Vibrio parahaemolyticus is both oxidative and fermentative and occurs naturally in both marine and freshwater environments where it interacts with various marine and estuarine organisms (Alam et al., 2009; Caburlotto et al., 2010). Vibrio species are known to concentrate in the gut of oysters and other filter-feeding bivalves, leading to a higher risk of infection to humans ingesting raw or undercooked seafood (Froelich et al., 2013). Although not the focus of this study, previous studies have detected the occurrence of V. parahaemolyticus in various fish species, prawn, and shrimp (Kagiko et al., 2001; Pal and Das, 2010).

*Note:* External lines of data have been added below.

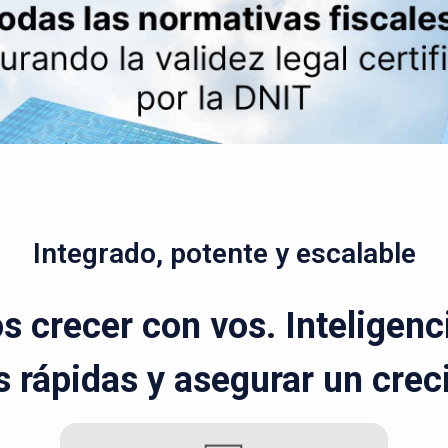
Integrado, potente y escalable
 crecer con vos. Inteligenci
 rápidas y asegurar un cre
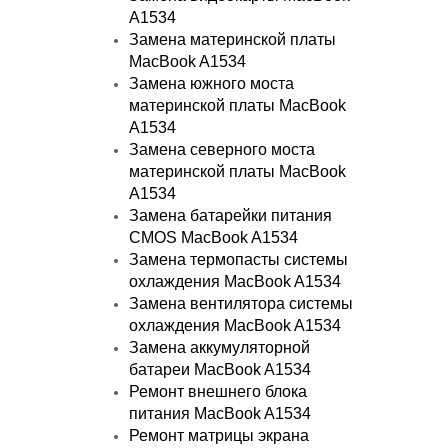
A1534
Замена материнской платы
MacBook A1534
Замена южного моста
материнской платы MacBook
A1534
Замена северного моста
материнской платы MacBook
A1534
Замена батарейки питания
CMOS MacBook A1534
Замена термопасты системы
охлаждения MacBook A1534
Замена вентилятора системы
охлаждения MacBook A1534
Замена аккумуляторной
батареи MacBook A1534
Ремонт внешнего блока
питания MacBook A1534
Ремонт матрицы экрана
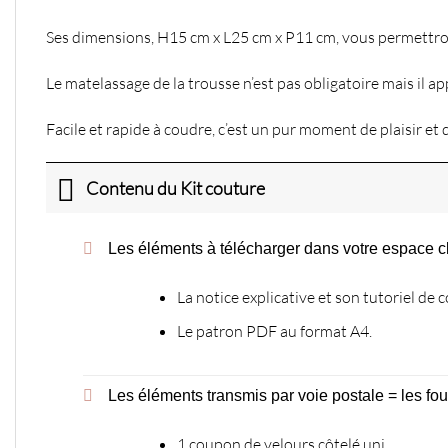
Ses dimensions, H15 cm x L25 cm x P11 cm, vous permettront
Le matelassage de la trousse n’est pas obligatoire mais il ap
Facile et rapide à coudre, c’est un pur moment de plaisir et
Contenu du Kit couture
Les éléments à télécharger dans votre espace cli
La notice explicative et son tutoriel de 
Le patron PDF au format A4.
Les éléments transmis par voie postale = les fou
1 coupon de velours côtelé uni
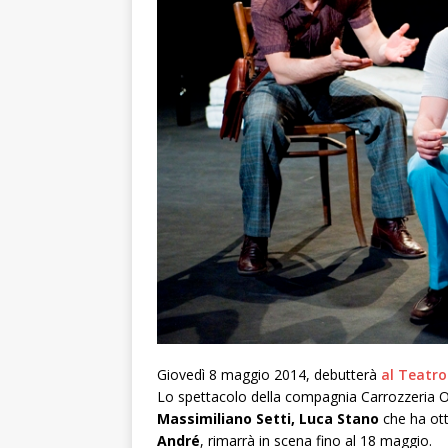
Giovedì 8 maggio 2014, debutterà
al Teatro
Lo spettacolo della compagnia Carrozzeria O
Massimiliano Setti, Luca Stano
che ha ot
André
, rimarrà in scena fino al 18 maggio.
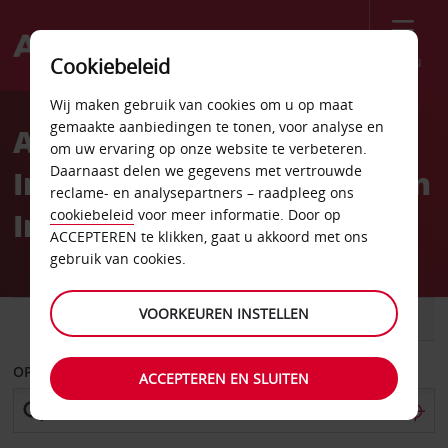
Menu
Cookiebeleid
Welcome
Wij maken gebruik van cookies om u op maat
to
gemaakte aanbiedingen te tonen, voor analyse en
Autoverhuur
Avis
om uw ervaring op onze website te verbeteren.
Daarnaast delen we gegevens met vertrouwde
Internationale Luchthaven
reclame- en analysepartners – raadpleeg ons
Iraklion
cookiebeleid
voor meer informatie. Door op
ACCEPTEREN te klikken, gaat u akkoord met ons
gebruik van cookies.
VOORKEUREN INSTELLEN
AUTO
BESTELWAGEN
OPHALEN OP
ACCEPTEREN EN SLUITEN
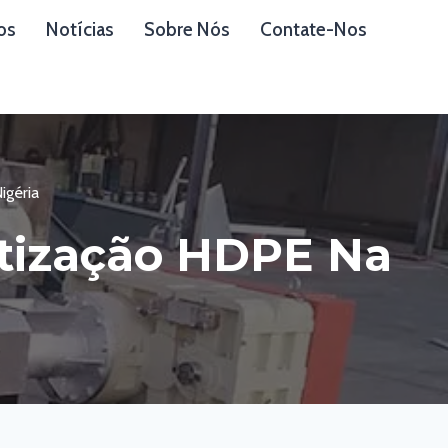
os
Notícias
Sobre Nós
Contate-Nos
igéria
tização HDPE Na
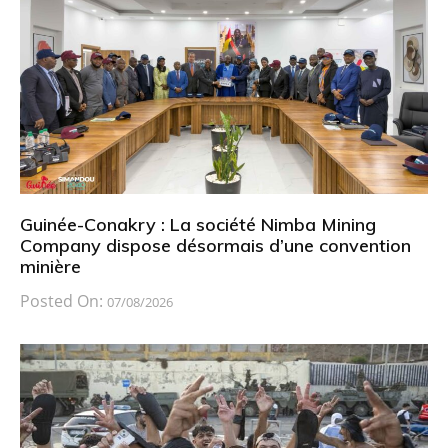
Guinée-Conakry : La société Nimba Mining
Company dispose désormais d’une convention
minière
Posted On:
07/08/2026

Prior studies have demonstrated environmental parameters most closely associated with occurrence and distribution of V. parahaemolyticus are water temperature and salinity (Kagiko et al., 2001; Caburlotto et al., 2010). When environmental conditions are favorable, increased growth of Vibrio species in the water column can lead to increased abundance in filter-feeding bivalves and mollusks. Earlier studies carried out in the Chesapeake Bay region have shown V. parahaemolyticus is rarely isolated when the water temperature is below 15°C (Kaneko and Colwell, 1973; Caburlotto et al., 2010). However, it is hypothesized that Vibrio species can persist in sediment during colder months, and can then be released back into the water column once temperatures are conducive for growth, usually in the late spring and early summer. Since V. parahaemolyticus can persist in estuarine and marine environments year-round, there is a need to determine when the risk of illness, from pathogenic V. parahaemolyticus, is highest.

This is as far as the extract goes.